* [Required work]: Reproduce only the lines below from the line containing "Працуем з 1998 года" to the line containing "bis zum messbaren Erfolg.", exactly as written, with both end lines kept. Omit the pictures.

* [Record excerpts]:
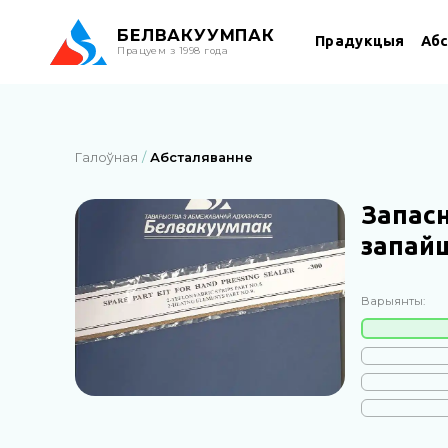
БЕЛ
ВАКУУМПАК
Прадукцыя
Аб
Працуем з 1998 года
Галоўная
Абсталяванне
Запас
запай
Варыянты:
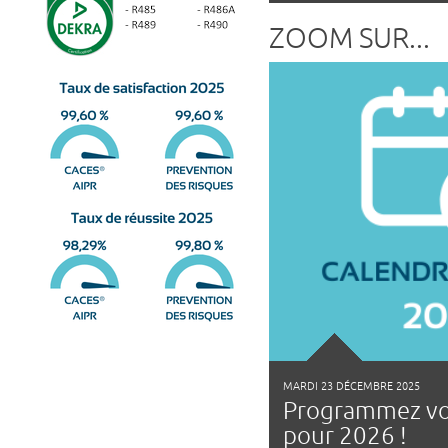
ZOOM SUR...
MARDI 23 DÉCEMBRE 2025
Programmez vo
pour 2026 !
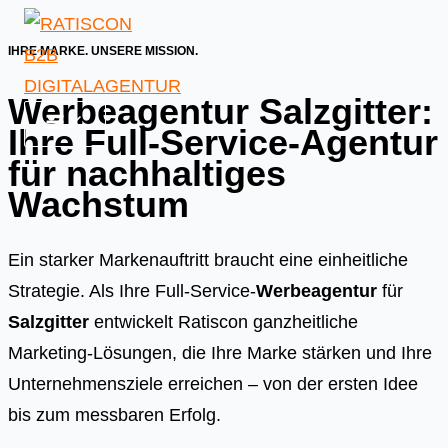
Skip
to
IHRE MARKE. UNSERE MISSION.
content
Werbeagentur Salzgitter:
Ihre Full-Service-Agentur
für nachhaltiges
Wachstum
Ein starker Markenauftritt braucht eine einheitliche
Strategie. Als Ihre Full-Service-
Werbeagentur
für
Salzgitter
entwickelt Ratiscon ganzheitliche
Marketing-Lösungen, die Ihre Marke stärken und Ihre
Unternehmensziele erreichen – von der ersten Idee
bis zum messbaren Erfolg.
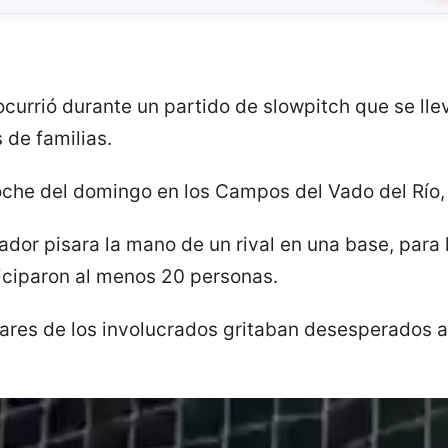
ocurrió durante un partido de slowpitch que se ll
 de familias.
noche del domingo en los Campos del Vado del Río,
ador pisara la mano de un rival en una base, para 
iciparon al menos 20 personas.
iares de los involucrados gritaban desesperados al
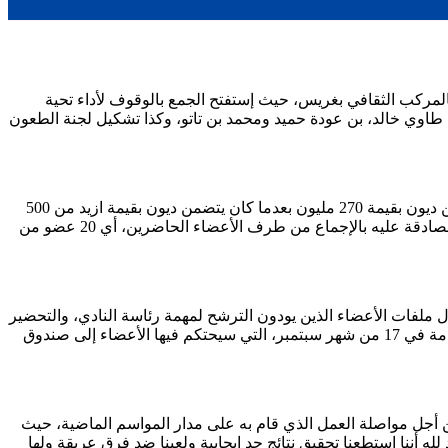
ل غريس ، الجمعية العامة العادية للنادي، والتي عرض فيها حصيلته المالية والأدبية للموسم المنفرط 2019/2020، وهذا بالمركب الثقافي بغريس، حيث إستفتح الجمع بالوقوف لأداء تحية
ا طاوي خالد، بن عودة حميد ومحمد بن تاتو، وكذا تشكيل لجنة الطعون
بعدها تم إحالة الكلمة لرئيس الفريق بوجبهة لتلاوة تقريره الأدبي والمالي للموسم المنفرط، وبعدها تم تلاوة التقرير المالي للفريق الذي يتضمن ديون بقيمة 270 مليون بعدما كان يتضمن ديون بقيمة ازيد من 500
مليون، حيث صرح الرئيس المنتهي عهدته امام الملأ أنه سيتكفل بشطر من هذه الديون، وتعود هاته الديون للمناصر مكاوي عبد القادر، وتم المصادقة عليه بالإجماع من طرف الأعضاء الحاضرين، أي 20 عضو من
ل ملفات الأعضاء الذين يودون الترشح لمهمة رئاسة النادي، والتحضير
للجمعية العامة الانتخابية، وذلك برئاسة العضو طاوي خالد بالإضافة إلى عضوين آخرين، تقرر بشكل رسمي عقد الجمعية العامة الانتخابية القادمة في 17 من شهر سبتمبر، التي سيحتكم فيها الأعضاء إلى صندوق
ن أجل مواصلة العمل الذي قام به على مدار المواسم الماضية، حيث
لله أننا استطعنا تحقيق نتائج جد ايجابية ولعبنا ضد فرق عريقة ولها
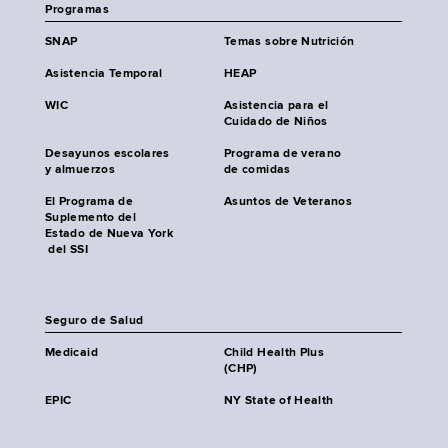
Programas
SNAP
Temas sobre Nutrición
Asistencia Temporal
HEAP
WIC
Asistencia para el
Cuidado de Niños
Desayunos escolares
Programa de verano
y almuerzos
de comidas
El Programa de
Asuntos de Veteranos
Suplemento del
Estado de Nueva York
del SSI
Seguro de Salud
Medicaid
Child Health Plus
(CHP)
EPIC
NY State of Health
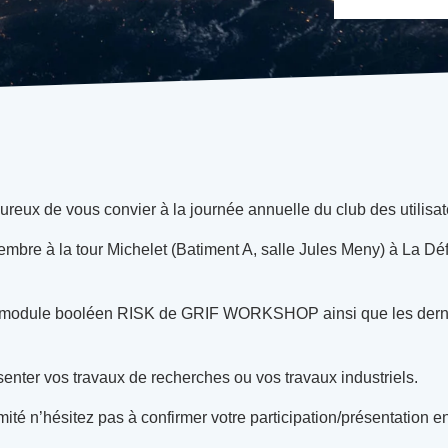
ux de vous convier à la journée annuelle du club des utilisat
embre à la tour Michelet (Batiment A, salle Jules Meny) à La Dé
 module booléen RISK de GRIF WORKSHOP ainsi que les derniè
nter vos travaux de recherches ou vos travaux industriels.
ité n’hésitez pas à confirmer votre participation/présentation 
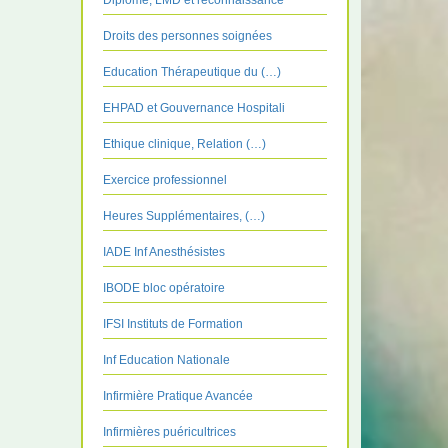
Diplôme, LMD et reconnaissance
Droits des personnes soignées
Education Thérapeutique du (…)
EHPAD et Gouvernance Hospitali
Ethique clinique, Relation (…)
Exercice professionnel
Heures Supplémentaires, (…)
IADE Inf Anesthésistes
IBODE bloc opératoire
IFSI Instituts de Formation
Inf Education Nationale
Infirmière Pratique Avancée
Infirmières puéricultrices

* [Result for this exercise]:
Працуем з 1998 года
Галоўная
Абсталяванне
Запас
запай
Варыянты:
ZOOM SUR...
MARDI 23 DÉCEMBRE 2025
Programmez vo
pour 2026 !
Skip
to
IHRE MARKE. UNSERE MISSION.
content
Werbeagentur Salzgitter:
Ihre Full-Service-Agentur
für nachhaltiges
Wachstum
Ein starker Markenauftritt braucht eine einheitliche
Strategie. Als Ihre Full-Service-
Werbeagentur
für
Salzgitter
entwickelt Ratiscon ganzheitliche
Marketing-Lösungen, die Ihre Marke stärken und Ihre
Unternehmensziele erreichen – von der ersten Idee
bis zum messbaren Erfolg.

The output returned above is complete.